Lydia forgot all about the other woman as she stepped over the threshold. The open area was easily as big as a sports arena, and it was filled with people in white coats at stations full of equipment. No one looked up or paid any attention to her or the lab’s owner. No one was nervous or afraid. It seemed like … a legitimate operation.

“The FDA and the regulatory systems of this country strangle innovation,” C.P. Phalen said. “I got sick of it. I decided to just do it on my own and deal with the consequences if the breakthrough I expect comes through—and it will. Maybe it already has. Immunotherapy is in its infancy, and the medical community is thinking too small. It’s not just about curing cancer, it’s about prolonging life. The immune system is so much more than merely the guardian of the human body’s health. It’s part of the expiration date for life. But it doesn’t have to be.”

The woman turned to Lydia. “You’re right. I did pay Peter Wynne and he did what he had to at the Wolf Study Project with Rick to get me what I needed. But this hybrid thing you’re talking about? That was never part of it. Yes, I broke the law, and I’m not going to apologize for that. But it was about the work I wanted to do here, that is now being done here after I renovated this old facility and staffed it. My relationship with Peter and Rick was coming to an end. They’d fulfilled what they’d promised to do for me, so we’d completed our business. And immune system work was all I was a part of. That’s as far as I went. I don’t have a goddamn clue what you’re talking about with humanoid experiments. That is not my field of interest at all.”

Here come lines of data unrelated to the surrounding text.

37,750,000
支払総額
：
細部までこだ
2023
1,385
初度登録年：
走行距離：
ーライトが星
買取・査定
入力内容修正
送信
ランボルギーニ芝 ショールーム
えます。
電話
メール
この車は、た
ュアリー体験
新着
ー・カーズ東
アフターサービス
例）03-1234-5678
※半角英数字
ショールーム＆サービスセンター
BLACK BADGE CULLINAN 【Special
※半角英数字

Lydia walked forward, not sure how much to believe of that speech. “This laboratory is …”

“Magic in test tubes,” C.P. Phalen said. “That’s what we’re doing here. Come on, let’s keep going.”

As they proceeded along the periphery of the stations, the woman kept talking. “We’re so close. I can feel it. I just need a little more time—which is what we all need, right? Just more time to be alive, stay alive. And be healthy while we’re here.”

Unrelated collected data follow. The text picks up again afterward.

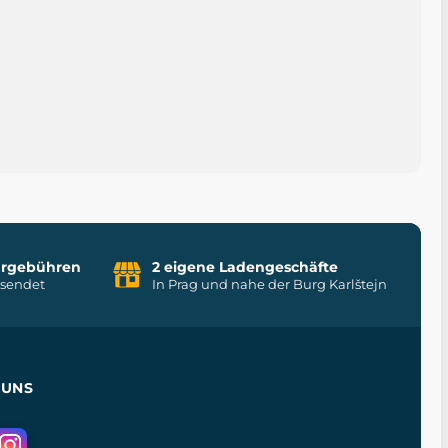
uhrgebühren
2 eigene Ladengeschäfte
rsendet
In Prag und nahe der Burg Karlštejn
 UNS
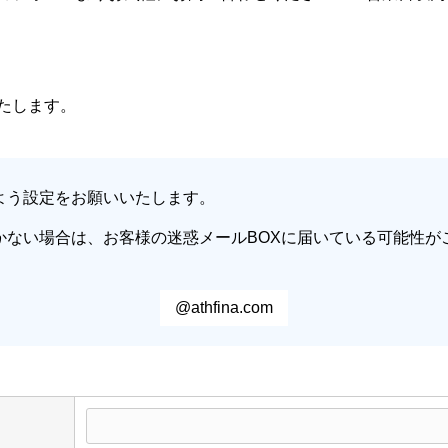
たします。
よう設定をお願いいたします。
かない場合は、お客様の迷惑メールBOXに届いている可能性が
@athfina.com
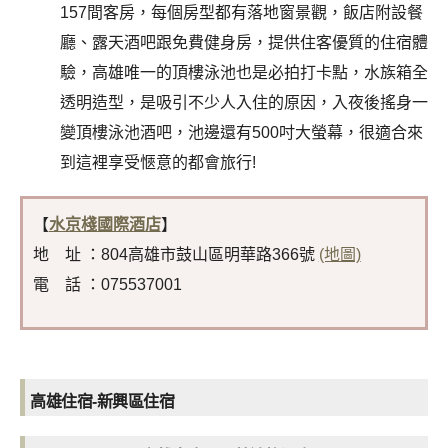
157間客房，每個房型都有落地窗景觀，飯店附設餐
廳、露天酒吧跟免費健身房，提供住客優質的住宿體
驗，高雄唯一的頂樓泳池也是必拍打卡點，水族箱全
透明造型，是吸引不少人入住的原因，入夜後搖身一
變頂樓泳池酒吧，池邊還有500吋大螢幕，很適合來
到這裡享受愜意的都會旅行!
【
水京棧國際酒店
】
地 址 ：804高雄市鼓山區明華路366號
(地圖)
電 話 ：075537001
高雄住宿-新興區住宿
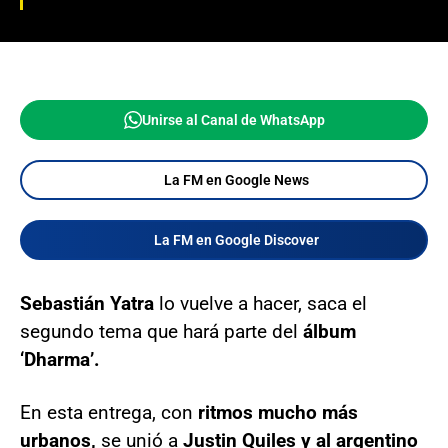
Unirse al Canal de WhatsApp
La FM en Google News
La FM en Google Discover
Sebastián Yatra
lo vuelve a hacer, saca el
segundo tema que hará parte del
álbum
‘Dharma’.
En esta entrega, con
ritmos mucho más
urbanos,
se unió a
Justin Quiles y al argentino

She opened the door into a conference room with a long table and projection screens at both ends. A couple of sideboards set with water bottles and soft drinks created an odd—and misplaced—sense of security. Because the boardroom was a spot of normal in a sea of not-normal-at-all.

With the door closing them in, the sounds of the laboratory drifted off, but through the glass wall, Lydia could continue to watch the scientists striding back and forth to each other’s work areas.

“I already run a company that does DNA sequencing,” C.P. Phalen said as she sat down. “As well as one that does ancestry profiling. I have mined the data of millions and millions of people—”

Lydia glanced over her shoulder. “You can’t do that.”

The woman held up her forefinger. “Oh, but I can. It’s in the disclosures that every single person who paid for the services had to sign. It’s not my fault if they don’t read what they’re getting into, and besides, all the data is blinded. No names or addresses, just demographic information. It’s entirely legal, trust me.”

As Lydia looked back out, the woman said, “When you were standing in my foyer, you honestly expected to be killed on my premises. I can assure you, you’re free to go. You can walk out and drive away anytime you want. And I’m not going to try to stop you from going to the authorities—if you haven’t already. You’re not going to get far with all that, though. I’ve set things up so that the legitimate businesses are a full cover for what we’re doing here, and I’ve already had challenges, even from the U.S. government. Like you, though, they’re free to sniff around. I have unlimited resources, the very best lawyers money can buy, and you’d be amazed what things people will look away from, under the right circumstances.”